**PROBLEM TO WORK ON**:
Print out every entry, keeping each line identical to the original.

**INPUT DATA**:
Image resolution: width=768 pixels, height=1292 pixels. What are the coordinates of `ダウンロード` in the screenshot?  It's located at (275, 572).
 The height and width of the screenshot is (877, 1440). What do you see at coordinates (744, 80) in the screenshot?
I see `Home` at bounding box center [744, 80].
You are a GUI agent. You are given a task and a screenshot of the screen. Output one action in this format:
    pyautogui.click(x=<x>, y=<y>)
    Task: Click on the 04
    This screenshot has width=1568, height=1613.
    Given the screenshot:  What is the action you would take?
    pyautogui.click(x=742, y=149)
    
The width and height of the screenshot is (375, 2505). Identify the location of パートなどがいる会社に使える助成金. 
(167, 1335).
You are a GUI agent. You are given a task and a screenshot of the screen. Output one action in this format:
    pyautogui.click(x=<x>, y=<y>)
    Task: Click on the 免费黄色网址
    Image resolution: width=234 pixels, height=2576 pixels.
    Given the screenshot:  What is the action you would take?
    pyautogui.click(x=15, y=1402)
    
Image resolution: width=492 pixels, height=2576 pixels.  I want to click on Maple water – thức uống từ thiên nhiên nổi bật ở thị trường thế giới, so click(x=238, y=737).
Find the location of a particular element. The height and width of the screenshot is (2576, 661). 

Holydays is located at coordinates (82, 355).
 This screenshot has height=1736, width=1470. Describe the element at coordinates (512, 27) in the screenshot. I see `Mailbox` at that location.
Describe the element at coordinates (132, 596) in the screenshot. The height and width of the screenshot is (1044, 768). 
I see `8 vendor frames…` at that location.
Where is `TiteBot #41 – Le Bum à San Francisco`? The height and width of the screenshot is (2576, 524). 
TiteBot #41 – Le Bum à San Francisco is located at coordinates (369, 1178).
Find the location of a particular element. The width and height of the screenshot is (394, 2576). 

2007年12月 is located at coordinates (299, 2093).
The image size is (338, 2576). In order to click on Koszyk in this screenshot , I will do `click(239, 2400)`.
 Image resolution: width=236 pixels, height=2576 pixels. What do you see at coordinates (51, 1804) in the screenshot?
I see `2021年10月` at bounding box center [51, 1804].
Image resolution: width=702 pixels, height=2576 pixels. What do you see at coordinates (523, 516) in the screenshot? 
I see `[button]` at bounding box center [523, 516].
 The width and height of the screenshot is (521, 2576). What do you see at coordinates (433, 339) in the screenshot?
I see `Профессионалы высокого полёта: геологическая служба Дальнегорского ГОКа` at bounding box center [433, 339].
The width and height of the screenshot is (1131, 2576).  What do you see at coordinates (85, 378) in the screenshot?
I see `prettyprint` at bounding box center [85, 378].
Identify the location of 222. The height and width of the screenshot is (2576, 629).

**YOUR SOLUTION**:
Image resolution: width=768 pixels, height=1292 pixels. What are the coordinates of `ダウンロード` in the screenshot?  It's located at (275, 572).
 The height and width of the screenshot is (877, 1440). What do you see at coordinates (744, 80) in the screenshot?
I see `Home` at bounding box center [744, 80].
You are a GUI agent. You are given a task and a screenshot of the screen. Output one action in this format:
    pyautogui.click(x=<x>, y=<y>)
    Task: Click on the 04
    This screenshot has width=1568, height=1613.
    Given the screenshot:  What is the action you would take?
    pyautogui.click(x=742, y=149)
    
The width and height of the screenshot is (375, 2505). Identify the location of パートなどがいる会社に使える助成金. 
(167, 1335).
You are a GUI agent. You are given a task and a screenshot of the screen. Output one action in this format:
    pyautogui.click(x=<x>, y=<y>)
    Task: Click on the 免费黄色网址
    Image resolution: width=234 pixels, height=2576 pixels.
    Given the screenshot:  What is the action you would take?
    pyautogui.click(x=15, y=1402)
    
Image resolution: width=492 pixels, height=2576 pixels.  I want to click on Maple water – thức uống từ thiên nhiên nổi bật ở thị trường thế giới, so click(x=238, y=737).
Find the location of a particular element. The height and width of the screenshot is (2576, 661). 

Holydays is located at coordinates (82, 355).
 This screenshot has height=1736, width=1470. Describe the element at coordinates (512, 27) in the screenshot. I see `Mailbox` at that location.
Describe the element at coordinates (132, 596) in the screenshot. The height and width of the screenshot is (1044, 768). 
I see `8 vendor frames…` at that location.
Where is `TiteBot #41 – Le Bum à San Francisco`? The height and width of the screenshot is (2576, 524). 
TiteBot #41 – Le Bum à San Francisco is located at coordinates (369, 1178).
Find the location of a particular element. The width and height of the screenshot is (394, 2576). 

2007年12月 is located at coordinates (299, 2093).
The image size is (338, 2576). In order to click on Koszyk in this screenshot , I will do `click(239, 2400)`.
 Image resolution: width=236 pixels, height=2576 pixels. What do you see at coordinates (51, 1804) in the screenshot?
I see `2021年10月` at bounding box center [51, 1804].
Image resolution: width=702 pixels, height=2576 pixels. What do you see at coordinates (523, 516) in the screenshot? 
I see `[button]` at bounding box center [523, 516].
 The width and height of the screenshot is (521, 2576). What do you see at coordinates (433, 339) in the screenshot?
I see `Профессионалы высокого полёта: геологическая служба Дальнегорского ГОКа` at bounding box center [433, 339].
The width and height of the screenshot is (1131, 2576).  What do you see at coordinates (85, 378) in the screenshot?
I see `prettyprint` at bounding box center [85, 378].
Identify the location of 222. The height and width of the screenshot is (2576, 629).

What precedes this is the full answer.